» Work required:
An exact transcription is needed, starting with the line that contains "ПОПЛАР (99, 346)" and ending with the last line of the records.

» Provided material:
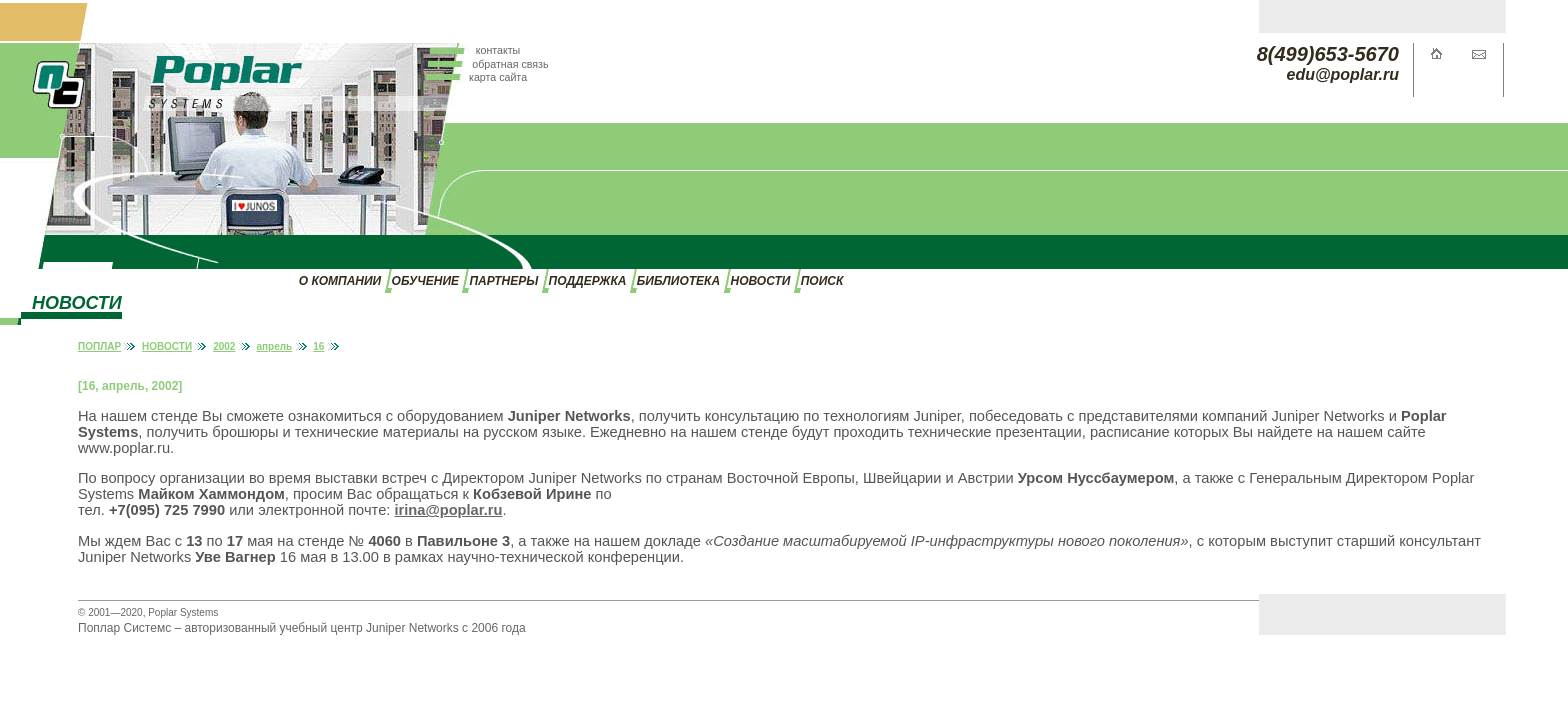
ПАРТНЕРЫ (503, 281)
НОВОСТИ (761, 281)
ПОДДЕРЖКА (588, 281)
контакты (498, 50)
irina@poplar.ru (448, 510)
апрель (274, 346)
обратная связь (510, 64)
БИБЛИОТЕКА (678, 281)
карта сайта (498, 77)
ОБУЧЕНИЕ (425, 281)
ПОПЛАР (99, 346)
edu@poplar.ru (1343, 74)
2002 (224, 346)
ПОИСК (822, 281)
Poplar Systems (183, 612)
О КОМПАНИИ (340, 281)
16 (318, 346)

» Solution to the problem:
ПОПЛАР (99, 346)
edu@poplar.ru (1343, 74)
2002 (224, 346)
ПОИСК (822, 281)
Poplar Systems (183, 612)
О КОМПАНИИ (340, 281)
16 (318, 346)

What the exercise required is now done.